4 August 2011
California Alligator Farm
In Jurassic Park, author Michael Crichton and filmmaker Steven Spielberg imagined an amusement park designed to showcase Mesozoic-era reptiles. Their imagined park had a real-life antecedent in Los Angeles in the form of Lincoln Heights' California Alligator Farm, a gated, exotic zoo where the chief attractions were the bone-crushing "living fossils" that have persisted on Earth relatively unchanged since the Age of Dinosaurs.
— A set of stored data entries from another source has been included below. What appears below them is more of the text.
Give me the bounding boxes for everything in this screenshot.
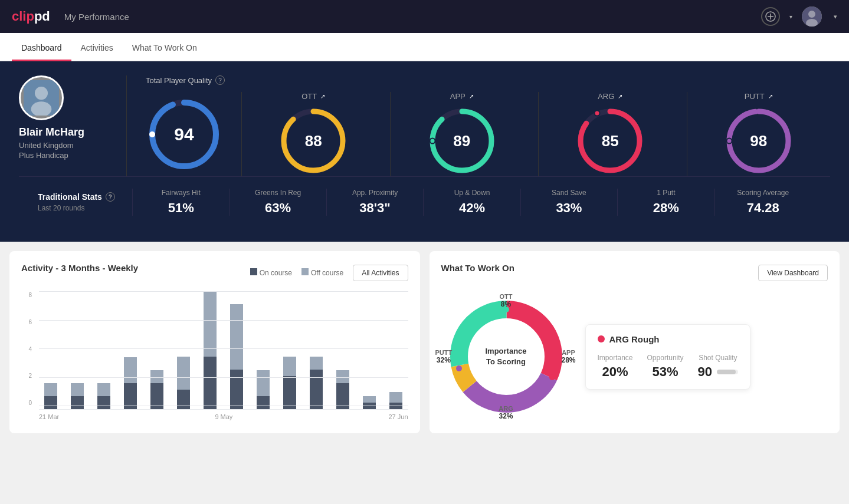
bar-group-8 <box>251 292 275 409</box>
what-title: What To Work On <box>441 263 514 273</box>
svg-point-4 <box>808 11 815 18</box>
bar-off-seg <box>71 383 84 396</box>
stat-sandsave: Sand Save 33% <box>520 189 617 216</box>
bar-group-5 <box>172 292 195 409</box>
bar-chart-container: 0 2 4 6 8 <box>21 292 408 420</box>
stat-scoring: Scoring Average 74.28 <box>714 189 811 216</box>
player-country: United Kingdom <box>19 141 107 150</box>
bar-off-seg <box>97 383 110 396</box>
ott-value: 88 <box>305 132 322 150</box>
ott-donut-label: OTT 8% <box>500 293 513 308</box>
avatar[interactable] <box>802 6 822 27</box>
bar-off-seg <box>389 392 402 403</box>
bar-on-seg <box>257 396 270 409</box>
header: clippd My Performance ▾ ▾ <box>0 0 849 33</box>
stat-1putt: 1 Putt 28% <box>617 189 714 216</box>
player-name: Blair McHarg <box>19 126 107 139</box>
bar-off-seg <box>283 357 296 376</box>
bar-group-0 <box>39 292 63 409</box>
bar-off-seg <box>44 383 57 396</box>
bar-on-seg <box>363 403 376 409</box>
detail-shot-quality: Shot Quality 90 <box>698 354 738 380</box>
bar-off-seg <box>363 396 376 403</box>
bar-off-seg <box>310 357 323 370</box>
bar-group-4 <box>145 292 169 409</box>
trad-help-icon[interactable]: ? <box>106 192 115 202</box>
arg-donut-label: ARG 32% <box>499 405 513 420</box>
stat-greens: Greens In Reg 63% <box>229 189 326 216</box>
bar-off-seg <box>230 304 243 370</box>
tpq-help-icon[interactable]: ? <box>215 75 225 85</box>
header-left: clippd My Performance <box>12 9 129 24</box>
app-value: 89 <box>453 132 470 150</box>
player-section: Blair McHarg United Kingdom Plus Handica… <box>19 75 830 176</box>
what-header: What To Work On View Dashboard <box>441 263 828 282</box>
app-chart: 89 <box>427 106 497 176</box>
shot-quality-bar <box>717 370 738 374</box>
bar-on-seg <box>71 396 84 409</box>
nav-tabs: Dashboard Activities What To Work On <box>0 33 849 61</box>
tab-activities[interactable]: Activities <box>71 36 123 61</box>
bar-off-seg <box>336 370 349 383</box>
tab-dashboard[interactable]: Dashboard <box>12 36 71 61</box>
bar-group-2 <box>92 292 116 409</box>
stat-proximity: App. Proximity 38'3" <box>326 189 423 216</box>
putt-chart: 98 <box>723 106 794 176</box>
metrics-row: 94 OTT ↗ 88 <box>146 92 830 176</box>
all-activities-button[interactable]: All Activities <box>353 265 408 281</box>
bar-off-seg <box>177 357 190 390</box>
main-score-block: 94 <box>146 96 237 173</box>
bar-on-seg <box>177 390 190 409</box>
bar-group-12 <box>358 292 381 409</box>
tpq-label: Total Player Quality ? <box>146 75 830 85</box>
app-donut-label: APP 28% <box>561 349 575 364</box>
profile-dropdown-arrow[interactable]: ▾ <box>834 13 837 21</box>
what-content: ImportanceTo Scoring OTT 8% APP 28% ARG … <box>441 292 828 421</box>
player-handicap: Plus Handicap <box>19 151 107 160</box>
svg-point-22 <box>726 139 732 144</box>
svg-point-30 <box>456 365 462 371</box>
add-icon[interactable] <box>761 7 780 26</box>
metrics-section: Total Player Quality ? 94 <box>126 75 830 176</box>
bar-on-seg <box>124 383 137 409</box>
bar-on-seg <box>150 383 163 409</box>
bar-on-seg <box>283 376 296 409</box>
detail-importance: Importance 20% <box>598 354 633 380</box>
bar-off-seg <box>204 292 217 357</box>
bars <box>39 292 408 410</box>
player-info: Blair McHarg United Kingdom Plus Handica… <box>19 75 107 160</box>
performance-panel: Blair McHarg United Kingdom Plus Handica… <box>0 61 849 242</box>
svg-point-19 <box>595 111 600 116</box>
bar-off-seg <box>124 357 137 383</box>
bar-group-11 <box>331 292 355 409</box>
tab-what-to-work-on[interactable]: What To Work On <box>123 36 206 61</box>
bar-group-3 <box>119 292 142 409</box>
bar-on-seg <box>389 403 402 409</box>
bar-on-seg <box>204 357 217 409</box>
main-score-chart: 94 <box>146 96 222 173</box>
detail-opportunity: Opportunity 53% <box>647 354 684 380</box>
logo[interactable]: clippd <box>12 9 50 24</box>
arg-arrow-icon: ↗ <box>618 93 622 100</box>
bar-group-1 <box>65 292 89 409</box>
add-dropdown-arrow[interactable]: ▾ <box>789 14 792 20</box>
putt-donut-label: PUTT 32% <box>435 349 453 364</box>
app-block: APP ↗ 89 <box>390 92 534 176</box>
header-right: ▾ ▾ <box>761 6 837 27</box>
what-to-work-on-card: What To Work On View Dashboard <box>430 251 840 433</box>
putt-block: PUTT ↗ 98 <box>687 92 831 176</box>
donut-chart: ImportanceTo Scoring OTT 8% APP 28% ARG … <box>441 292 571 421</box>
bar-off-seg <box>150 370 163 383</box>
arg-value: 85 <box>602 132 619 150</box>
bar-on-seg <box>310 370 323 409</box>
arg-block: ARG ↗ 85 <box>538 92 682 176</box>
view-dashboard-button[interactable]: View Dashboard <box>758 265 828 281</box>
ott-block: OTT ↗ 88 <box>241 92 385 176</box>
bar-group-13 <box>384 292 408 409</box>
putt-arrow-icon: ↗ <box>768 93 773 100</box>
detail-metrics: Importance 20% Opportunity 53% Shot Qual… <box>598 354 739 380</box>
app-arrow-icon: ↗ <box>469 93 474 100</box>
svg-point-29 <box>549 374 555 380</box>
bar-on-seg <box>44 396 57 409</box>
donut-center-label: ImportanceTo Scoring <box>485 346 526 367</box>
The brainchild of Francis Earnest and Joe Campbell, the California Alligator Farm opened in 1907 near the intersection of Mission Road and Lincoln Park Avenue. Earnest and Campbell segregated the alligators by size to discourage cannibalistic behavior, but they remarkably did not separate the gators from their human visitors. As the photos below show, Alligator Farm visitors—including young children—were encouraged to walk or swim among the dangerous reptiles.
If close encounters with the gators wasn't enough, various attractions kept visitors entertained. Alligators climbed to the top of a chute and then took a belly-slide to the pool below. Tourists could also climb aboard a saddled Billy the Alligator—whose gaping jaws appeared in dozens of Hollywood films—for a ride around the farm. The park's operators also staged spectacles such as alligator wrestling and the feeding of live chickens to the gators.
In 1953, the California Alligator Farm relocated to Buena Park, across the street from Knott's Berry Farm. The park closed in 1984, plagued by declining attendance.